30 Years Ago: Don Henley’s ‘New York Minute’ Offers a Candid Look at Fate
Don Henley had seen The End of the Innocence rise and fall. Then a key Grammy win sparked newfound interest in the album, sending a previously forgotten song up the adult-contemporary chart.
"New York Minute" arrived on Nov. 6, 1990, almost 16 months after the first-single title track from its parent album went Top 10. In the meantime, two subsequent releases finished just outside the Billboard Top 20, while a pair of others – "I Will Not Go Quietly" and "If Dirt Were Dollars" – hadn't charted at all.
Then everything changed.
Henley's title song was recognized at the Grammys for Best Male Rock Performance in February 1990, giving The End of the Innocence new currency. "New York Minute" certainly fit the moment, with its tightly focused – and, as it turned out, quite prescient – message about our fickle fates.
"Painters and novelists are supposed to get better with age, and I think I'm still getting better," Henley told the Denver Post in 1990. "I'm getting more concise in what I want to say, making it clear so that others can understand."
For instance, Henley might have previously taken an opportunity to expand on this idea of transience by tying it to a favorite cause – say, the environment. He might have dressed it up with more complex imagery. But something was different now for the former Eagles star. "New York Minute" tells its story with straightforward intention: Lives are forever altered every day by choices we do and don't make.
"I'm still very angry about the world situation as I see it in government and as far as the way we are treating the planet, but I'm maybe mellowing a little more as far as love and romance are concerned – except that I don't particularly like the word 'mellowing,'" Henley told the Chicago Tribune in 1989. "I would rather think that I'm maturing. I'm still angry and I'm still dissatisfied, but I'm not an 'angry young man' anymore."
He began with a deeply resonant title that recalled a country idiom from Henley's east Texas youth, while giving his narrative a strong sense of place.
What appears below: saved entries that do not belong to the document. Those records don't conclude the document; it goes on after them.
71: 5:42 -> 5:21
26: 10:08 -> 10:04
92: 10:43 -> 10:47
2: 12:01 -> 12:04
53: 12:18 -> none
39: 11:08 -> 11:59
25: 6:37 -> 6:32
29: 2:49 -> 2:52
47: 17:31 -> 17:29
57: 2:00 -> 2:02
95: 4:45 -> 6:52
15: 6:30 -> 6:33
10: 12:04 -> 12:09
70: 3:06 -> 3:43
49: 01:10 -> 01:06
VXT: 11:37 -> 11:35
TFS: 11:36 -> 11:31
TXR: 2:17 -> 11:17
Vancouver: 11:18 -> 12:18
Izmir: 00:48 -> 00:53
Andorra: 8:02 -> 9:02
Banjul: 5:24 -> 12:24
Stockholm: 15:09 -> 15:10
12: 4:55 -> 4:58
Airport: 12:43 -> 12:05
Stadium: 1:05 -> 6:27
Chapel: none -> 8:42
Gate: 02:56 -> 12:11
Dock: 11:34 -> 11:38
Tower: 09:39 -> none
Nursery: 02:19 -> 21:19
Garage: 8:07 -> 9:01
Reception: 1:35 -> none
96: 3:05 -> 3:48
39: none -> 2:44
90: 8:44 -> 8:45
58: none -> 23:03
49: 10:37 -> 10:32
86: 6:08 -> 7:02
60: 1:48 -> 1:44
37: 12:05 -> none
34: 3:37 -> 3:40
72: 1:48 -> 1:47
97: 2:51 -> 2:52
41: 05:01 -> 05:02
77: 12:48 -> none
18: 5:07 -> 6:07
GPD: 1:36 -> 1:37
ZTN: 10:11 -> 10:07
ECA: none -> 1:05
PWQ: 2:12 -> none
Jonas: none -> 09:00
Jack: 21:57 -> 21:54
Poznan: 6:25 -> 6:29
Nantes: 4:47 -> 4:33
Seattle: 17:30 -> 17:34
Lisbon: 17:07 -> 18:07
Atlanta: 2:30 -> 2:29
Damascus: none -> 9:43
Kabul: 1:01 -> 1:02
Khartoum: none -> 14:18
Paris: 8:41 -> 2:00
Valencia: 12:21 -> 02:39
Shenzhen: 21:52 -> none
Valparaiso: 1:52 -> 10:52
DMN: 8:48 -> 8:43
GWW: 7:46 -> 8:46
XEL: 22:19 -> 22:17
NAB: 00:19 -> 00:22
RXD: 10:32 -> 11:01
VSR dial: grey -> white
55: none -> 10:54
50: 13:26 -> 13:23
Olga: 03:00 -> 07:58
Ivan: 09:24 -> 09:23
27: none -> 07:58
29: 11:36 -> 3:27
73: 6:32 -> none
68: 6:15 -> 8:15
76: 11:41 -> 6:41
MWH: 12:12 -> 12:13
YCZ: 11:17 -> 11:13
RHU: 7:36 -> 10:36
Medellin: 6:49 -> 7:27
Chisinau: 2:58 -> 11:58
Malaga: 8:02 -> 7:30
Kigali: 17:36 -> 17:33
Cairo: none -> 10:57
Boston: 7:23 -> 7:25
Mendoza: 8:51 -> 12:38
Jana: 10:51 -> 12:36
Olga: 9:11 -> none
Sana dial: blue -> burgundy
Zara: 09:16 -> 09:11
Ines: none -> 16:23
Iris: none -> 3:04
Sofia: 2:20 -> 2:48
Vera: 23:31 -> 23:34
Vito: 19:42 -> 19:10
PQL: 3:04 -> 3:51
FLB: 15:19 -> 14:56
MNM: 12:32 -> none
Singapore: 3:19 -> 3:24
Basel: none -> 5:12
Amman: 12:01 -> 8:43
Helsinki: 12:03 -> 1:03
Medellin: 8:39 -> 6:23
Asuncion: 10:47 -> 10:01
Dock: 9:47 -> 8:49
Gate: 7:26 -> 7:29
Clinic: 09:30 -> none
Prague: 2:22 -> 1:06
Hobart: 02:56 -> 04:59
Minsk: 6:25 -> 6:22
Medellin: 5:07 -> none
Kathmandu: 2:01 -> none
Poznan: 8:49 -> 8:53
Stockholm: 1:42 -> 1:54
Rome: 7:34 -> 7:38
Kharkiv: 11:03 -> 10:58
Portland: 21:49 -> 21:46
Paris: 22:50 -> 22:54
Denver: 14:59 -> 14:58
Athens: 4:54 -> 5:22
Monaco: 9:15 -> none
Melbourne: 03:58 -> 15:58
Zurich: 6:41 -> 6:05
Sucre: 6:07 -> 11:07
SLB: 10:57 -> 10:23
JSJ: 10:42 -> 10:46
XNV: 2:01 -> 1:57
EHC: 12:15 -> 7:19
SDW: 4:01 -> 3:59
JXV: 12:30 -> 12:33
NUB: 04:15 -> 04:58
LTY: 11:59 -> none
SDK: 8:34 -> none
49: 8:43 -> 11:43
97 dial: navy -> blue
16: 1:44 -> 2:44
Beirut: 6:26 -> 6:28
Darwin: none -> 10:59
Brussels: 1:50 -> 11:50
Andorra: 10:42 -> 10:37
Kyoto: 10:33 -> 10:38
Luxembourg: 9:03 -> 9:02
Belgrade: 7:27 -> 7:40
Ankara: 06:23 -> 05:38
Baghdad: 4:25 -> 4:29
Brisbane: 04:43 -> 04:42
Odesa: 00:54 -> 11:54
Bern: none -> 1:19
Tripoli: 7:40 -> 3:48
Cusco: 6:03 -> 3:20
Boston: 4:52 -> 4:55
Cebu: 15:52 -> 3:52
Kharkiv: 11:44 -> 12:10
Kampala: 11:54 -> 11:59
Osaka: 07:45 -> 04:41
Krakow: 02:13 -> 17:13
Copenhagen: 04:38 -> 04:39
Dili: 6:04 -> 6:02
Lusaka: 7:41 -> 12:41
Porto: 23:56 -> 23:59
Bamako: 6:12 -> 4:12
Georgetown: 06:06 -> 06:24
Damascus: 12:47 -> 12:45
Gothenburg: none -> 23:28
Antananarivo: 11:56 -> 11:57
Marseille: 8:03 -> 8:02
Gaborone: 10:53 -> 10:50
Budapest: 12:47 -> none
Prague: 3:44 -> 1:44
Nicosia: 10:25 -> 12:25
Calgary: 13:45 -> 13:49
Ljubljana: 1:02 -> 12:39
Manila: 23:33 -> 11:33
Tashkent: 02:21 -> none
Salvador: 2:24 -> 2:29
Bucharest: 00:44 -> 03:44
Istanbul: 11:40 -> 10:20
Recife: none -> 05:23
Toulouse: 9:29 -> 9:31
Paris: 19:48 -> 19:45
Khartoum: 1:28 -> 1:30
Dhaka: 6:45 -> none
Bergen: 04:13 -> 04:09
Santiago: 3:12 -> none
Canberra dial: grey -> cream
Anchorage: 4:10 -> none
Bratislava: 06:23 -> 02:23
The idea of Central Park in fall painted its own pictures.
"That's why those last verses he's singing, he's walking through the park and the leaves are rustling," key collaborator Danny Kortchmar told Songfacts in 2013. "He wanted to capture the essence of autumn or early winter in New York. We had the title, and we had kind of the idea."
Apparently inspired by the Wall Street crash of October 1987, "New York Minute" traces the aftermath of sudden, disconnecting ruin – with images that speak to loneliness, despair, even suicide.
"As I grow older, I see that people in general – not just racists – are becoming very wary of each other and separated," Henley told The New York Times in 1989. "We live in a time of great mistrust. The feeling that we are one as a nation is rapidly disappearing, and that carries over into people's private personal lives."
The music, which Kortchmar co-created with Jai Winding, perfectly captured that gathering darkness.
"I sat down at the piano and started playing the chord changes that you hear, and at home I fooled around with it for a while," Kortchmar told Songfacts. "Then I went to him and I said, 'I think I've got something for "New York Minute."' I played it for him and he went, 'Yeah, that's it; that's it. Let's record it.' And we did."
Henley tracked "New York Minute" with Toto pianist David Paich and drummer Jeff Porcaro. Pino Palladino added a distinctive bass line, while Take 6 filled out the background vocals. Then the song settled into an unjust fate as the tucked-away last song on Side One on The End of the Innocence, unnoticed by anyone apart from Henley's most loyal fan base.
The album began to lose steam. Renewed rumors of a possible Eagles reunion certainly didn't help. Time and again, interviewers ended up leaving The End of the Innocence by the wayside to discuss the possibility that Henley might return to his erstwhile band. "Everybody wants to know, 'Are you guys getting back together?,' Henley had grumbled to the Tribune. "The answer is, I seriously doubt it. And even if we did, it wouldn't be the same. You can't bring back a time that's gone."
Then Henley was recognized a few months later with four Grammy nominations, including Record, Album and Song of the Year. The End of the Innocence, which had fallen into the 40s on the Billboard album charts, quickly sold another half-million copies.
That rekindled interest opened the door for Geffen Records to showcase the project's best deep cut. In keeping with his most recent singles, "New York Minute" failed to crack the Billboard pop Top 20. It was a huge adult-contemporary hit, however, soaring all the way to No. 5.
Eventually, Eagles reformed, and "New York Minute" became one of the rare regularly featured solo tracks in their concert set lists. Later, its setting and sentiment girded a series of tributes in the aftermath of the 9/11 terrorist attacks on New York City.
But by then, The End of the Innocence had long since become Henley's first-ever solo Top 10 album – and his biggest-selling album to date, with 6 million copies sold in the U.S. alone. As with The End of the Innocence itself, Henley emerged with a belated feeling of purpose and renewal.
"I'm starting to look back and see that I have a nice legacy of tunes," he told the Post, "but I'm not done by a long shot."